▶ TASK ITEM: Write the entries out again exactly as they stand, but without the pictures.

▶ RECORDS FOR THIS EXERCISE:
►
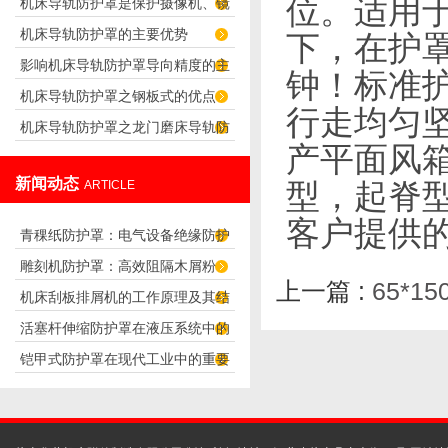
位。适用
机床导轨防护罩是保护摄像机、镜
求
机床导轨防护罩的主要优势
头正常工作的防护罩
下，在护罩
影响机床导轨防护罩导向精度的主
钟！标准
机床导轨防护罩之钢板式的优点
要因素
行走均匀
机床导轨防护罩之龙门磨床导轨防
产平面风
护罩的设计
新闻动态
ARTICLE
型，起脊
客户提供
青稞纸防护罩：电气设备绝缘防护
雕刻机防护罩：高效阻隔木屑粉
专用方案
上一篇 :
65*
机床刮板排屑机的工作原理及其结
尘，守护设备精度与安全
活塞杆伸缩防护罩在液压系统中的
构分析
铠甲式防护罩在现代工业中的重要
应用
性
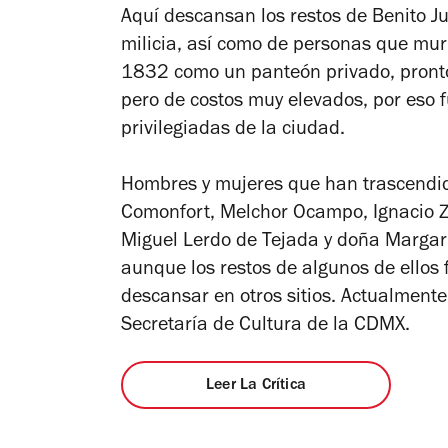
Aquí descansan los restos de Benito Juá
milicia, así como de personas que muri
1832 como un panteón privado, pronto 
pero de costos muy elevados, por eso 
privilegiadas de la ciudad.
Hombres y mujeres que han trascendid
Comonfort, Melchor Ocampo, Ignacio 
Miguel Lerdo de Tejada y doña Margari
aunque los restos de algunos de ello
descansar en otros sitios. Actualmente
Secretaría de Cultura de la CDMX.
Leer La Crítica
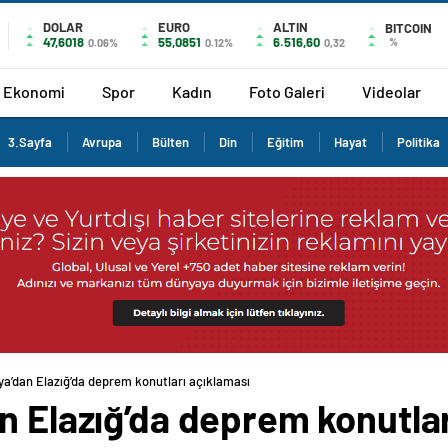
DOLAR
EURO
ALTIN
BITCOIN
47,6018
55,0851
6.516,60
%
0.06%
0.12%
0,32
Ekonomi
Spor
Kadın
Foto Galeri
Videolar
3.Sayfa
Avrupa
Bülten
Din
Eğitim
Hayat
Politika
ya’dan Elazığ’da deprem konutları açıklaması
n Elazığ’da deprem konutlar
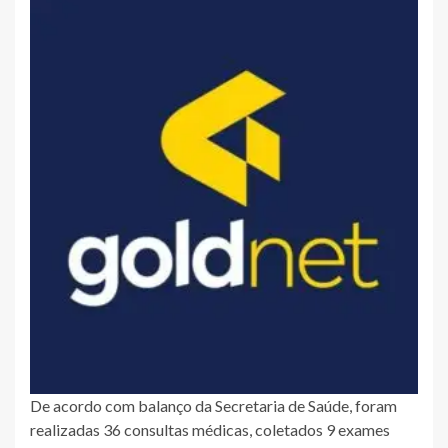
De acordo com balanço da Secretaria de Saúde, foram
realizadas 36 consultas médicas, coletados 9 exames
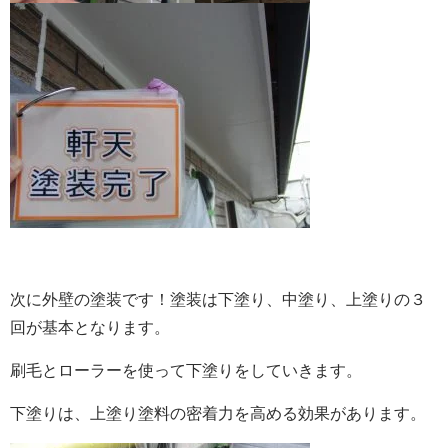
次に外壁の塗装です！
塗装は下塗り、中塗り、上塗りの３
回が基本となります。
刷毛とローラーを使って下塗りをしていきます。
下塗りは、上塗り塗料の密着力を高める効果があります。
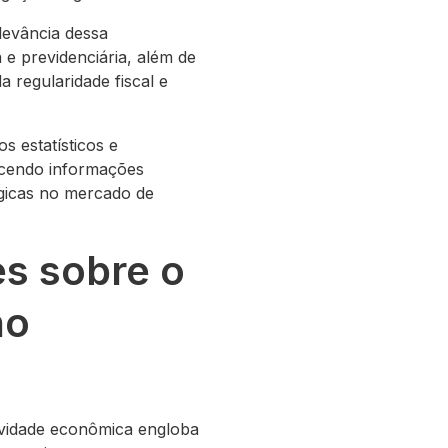
levância dessa
 e previdenciária, além de
 regularidade fiscal e
s estatísticos e
ecendo informações
égicas no mercado de
es sobre o
no
ividade econômica engloba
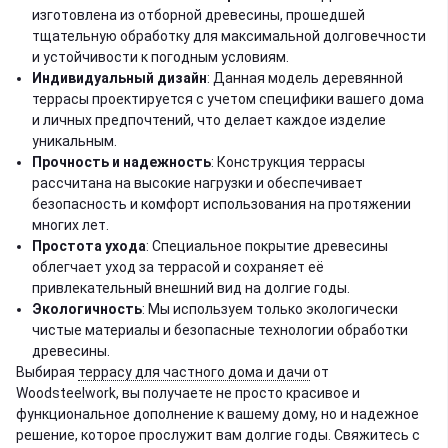
изготовлена из отборной древесины, прошедшей
тщательную обработку для максимальной долговечности
и устойчивости к погодным условиям.
Индивидуальный дизайн
: Данная модель деревянной
террасы проектируется с учетом специфики вашего дома
и личных предпочтений, что делает каждое изделие
уникальным.
Прочность и надежность
: Конструкция террасы
рассчитана на высокие нагрузки и обеспечивает
безопасность и комфорт использования на протяжении
многих лет.
Простота ухода
: Специальное покрытие древесины
облегчает уход за террасой и сохраняет её
привлекательный внешний вид на долгие годы.
Экологичность
: Мы используем только экологически
чистые материалы и безопасные технологии обработки
древесины.
Выбирая
террасу для частного дома и дачи
от
Woodsteelwork, вы получаете не просто красивое и
функциональное дополнение к вашему дому, но и надежное
решение, которое прослужит вам долгие годы. Свяжитесь с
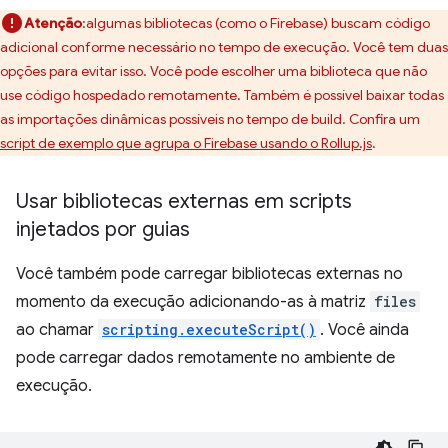
Atenção
:algumas bibliotecas (como o Firebase) buscam código
adicional conforme necessário no tempo de execução. Você tem duas
opções para evitar isso. Você pode escolher uma biblioteca que não
use código hospedado remotamente. Também é possível baixar todas
as importações dinâmicas possíveis no tempo de build. Confira um
script de exemplo que agrupa o Firebase usando o Rollup.js
.
Usar bibliotecas externas em scripts
injetados por guias
Você também pode carregar bibliotecas externas no
momento da execução adicionando-as à matriz
files
ao chamar
scripting.executeScript()
. Você ainda
pode carregar dados remotamente no ambiente de
execução.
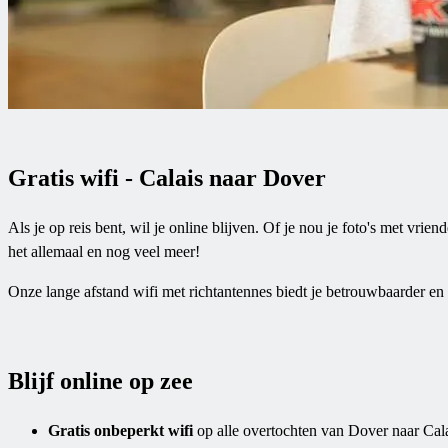
Gratis wifi - Calais naar Dover
Als je op reis bent, wil je online blijven. Of je nou je foto's met vri
het allemaal en nog veel meer!
Onze lange afstand wifi met richtantennes biedt je betrouwbaarder en 
Blijf online op zee
Gratis onbeperkt wifi
op alle overtochten van Dover naar Cal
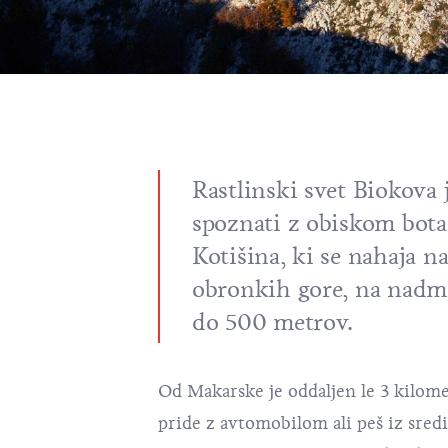
Rastlinski svet Biokova 
spoznati z obiskom bota
Kotišina, ki se nahaja n
obronkih gore, na nadmo
do 500 metrov.
Od Makarske je oddaljen le 3 kilome
pride z avtomobilom ali peš iz sred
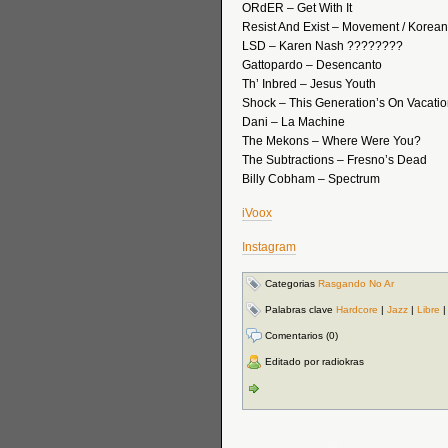
ORdER – Get With It
Resist And Exist – Movement / Korean
LSD – Karen Nash ????????
Gattopardo – Desencanto
Th’ Inbred – Jesus Youth
Shock – This Generation’s On Vacati
Dani – La Machine
The Mekons – Where Were You?
The Subtractions – Fresno’s Dead
Billy Cobham – Spectrum
iVoox
Instagram
Categorias
Rasgando No Ar
Palabras clave
Hardcore
|
Jazz
|
Libre
Comentarios (0)
Editado por radiokras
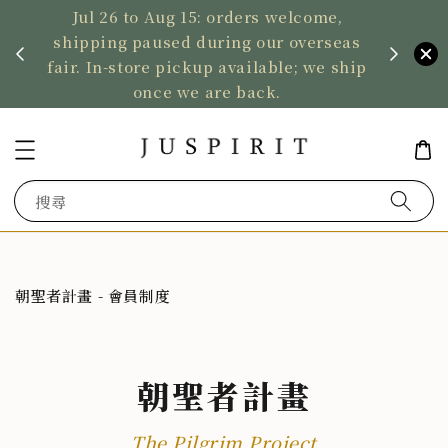
Jul 26 to Aug 15: orders welcome,
、暫停寄
shipping paused during our overseas
US ord
fair. In-store pickup available; we ship
2,50
once we are back.
搜尋
朝聖者計畫 - 會員制度
朝聖者計畫
The Pilgrim Project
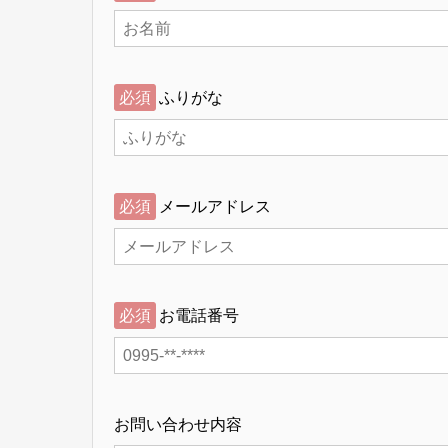
必須
ふりがな
必須
メールアドレス
必須
お電話番号
お問い合わせ内容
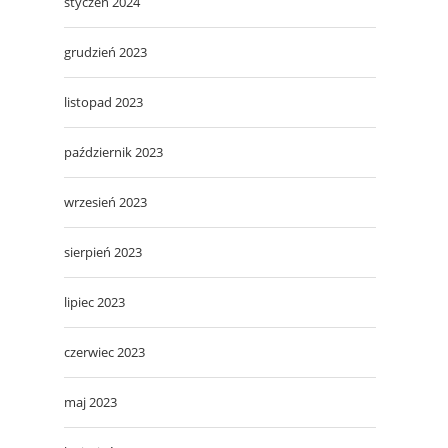
styczeń 2024
grudzień 2023
listopad 2023
październik 2023
wrzesień 2023
sierpień 2023
lipiec 2023
czerwiec 2023
maj 2023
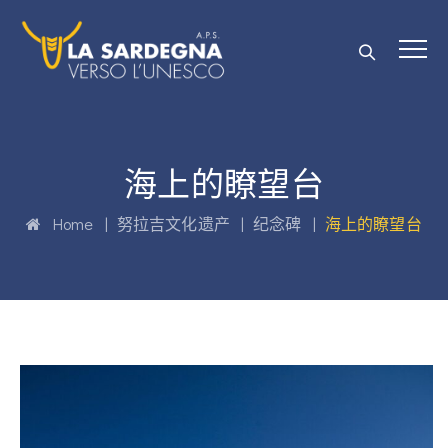
海上的瞭望台
Home
|
努拉吉文化遗产
|
纪念碑
|
海上的瞭望台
◄
▶ SOLUTION TO THIS TASK:
位。适用
机床导轨防护罩是保护摄像机、镜
求
机床导轨防护罩的主要优势
头正常工作的防护罩
下，在护罩
影响机床导轨防护罩导向精度的主
钟！标准
机床导轨防护罩之钢板式的优点
要因素
行走均匀
机床导轨防护罩之龙门磨床导轨防
产平面风
护罩的设计
新闻动态
ARTICLE
型，起脊
客户提供
青稞纸防护罩：电气设备绝缘防护
雕刻机防护罩：高效阻隔木屑粉
专用方案
上一篇 :
65*
机床刮板排屑机的工作原理及其结
尘，守护设备精度与安全
活塞杆伸缩防护罩在液压系统中的
构分析
铠甲式防护罩在现代工业中的重要
应用
性
Aquí descansan los restos de Benito Juá
milicia, así como de personas que muri
1832 como un panteón privado, pronto 
pero de costos muy elevados, por eso 
privilegiadas de la ciudad.
Hombres y mujeres que han trascendid
Comonfort, Melchor Ocampo, Ignacio 
Miguel Lerdo de Tejada y doña Margari
aunque los restos de algunos de ello
descansar en otros sitios. Actualmente
Secretaría de Cultura de la CDMX.
Leer La Crítica
DOLAR
EURO
ALTIN
BITCOIN
47,6018
55,0851
6.516,60
%
0.06%
0.12%
0,32
Ekonomi
Spor
Kadın
Foto Galeri
Videolar
3.Sayfa
Avrupa
Bülten
Din
Eğitim
Hayat
Politika
ya’dan Elazığ’da deprem konutları açıklaması
n Elazığ’da deprem konutlar
De acordo com balanço da Secretaria de Saúde, foram
realizadas 36 consultas médicas, coletados 9 exames
次に外壁の塗装です！
塗装は下塗り、中塗り、上塗りの３
回が基本となります。
刷毛とローラーを使って下塗りをしていきます。
下塗りは、上塗り塗料の密着力を高める効果があります。
levância dessa
 e previdenciária, além de
 regularidade fiscal e
s estatísticos e
ecendo informações
égicas no mercado de
es sobre o
no
ividade econômica engloba
изготовлена из отборной древесины, прошедшей
тщательную обработку для максимальной долговечности
и устойчивости к погодным условиям.
Индивидуальный дизайн
: Данная модель деревянной
террасы проектируется с учетом специфики вашего дома
и личных предпочтений, что делает каждое изделие
уникальным.
Прочность и надежность
: Конструкция террасы
рассчитана на высокие нагрузки и обеспечивает
безопасность и комфорт использования на протяжении
многих лет.
Простота ухода
: Специальное покрытие древесины
облегчает уход за террасой и сохраняет её
привлекательный внешний вид на долгие годы.
Экологичность
: Мы используем только экологически
чистые материалы и безопасные технологии обработки
древесины.
Выбирая
террасу для частного дома и дачи
от
Woodsteelwork, вы получаете не просто красивое и
функциональное дополнение к вашему дому, но и надежное
решение, которое прослужит вам долгие годы. Свяжитесь с
Atenção
:algumas bibliotecas (como o Firebase) buscam código
adicional conforme necessário no tempo de execução. Você tem duas
opções para evitar isso. Você pode escolher uma biblioteca que não
use código hospedado remotamente. Também é possível baixar todas
as importações dinâmicas possíveis no tempo de build. Confira um
script de exemplo que agrupa o Firebase usando o Rollup.js
.
Usar bibliotecas externas em scripts
injetados por guias
Você também pode carregar bibliotecas externas no
momento da execução adicionando-as à matriz
files
ao chamar
scripting.executeScript()
. Você ainda
pode carregar dados remotamente no ambiente de
execução.
Gratis wifi - Calais naar Dover
Als je op reis bent, wil je online blijven. Of je nou je foto's met vri
het allemaal en nog veel meer!
Onze lange afstand wifi met richtantennes biedt je betrouwbaarder en 
Blijf online op zee
Gratis onbeperkt wifi
op alle overtochten van Dover naar Cal
Rastlinski svet Biokova 
spoznati z obiskom bota
Kotišina, ki se nahaja n
obronkih gore, na nadmo
do 500 metrov.
Od Makarske je oddaljen le 3 kilome
pride z avtomobilom ali peš iz sred
ORdER – Get With It
Resist And Exist – Movement / Korean
LSD – Karen Nash ????????
Gattopardo – Desencanto
Th’ Inbred – Jesus Youth
Shock – This Generation’s On Vacati
Dani – La Machine
The Mekons – Where Were You?
The Subtractions – Fresno’s Dead
Billy Cobham – Spectrum
iVoox
Instagram
Categorias
Rasgando No Ar
Palabras clave
Hardcore
|
Jazz
|
Libre
Comentarios (0)
Editado por radiokras
Jul 26 to Aug 15: orders welcome,
、暫停寄
shipping paused during our overseas
US ord
fair. In-store pickup available; we ship
2,50
once we are back.
搜尋
朝聖者計畫 - 會員制度
朝聖者計畫
The Pilgrim Project
必須
ふりがな
必須
メールアドレス
必須
お電話番号
お問い合わせ内容
styczeń 2024
grudzień 2023
listopad 2023
październik 2023
wrzesień 2023
sierpień 2023
lipiec 2023
czerwiec 2023
maj 2023
海上的瞭望台
Home
|
努拉吉文化遗产
|
纪念碑
|
海上的瞭望台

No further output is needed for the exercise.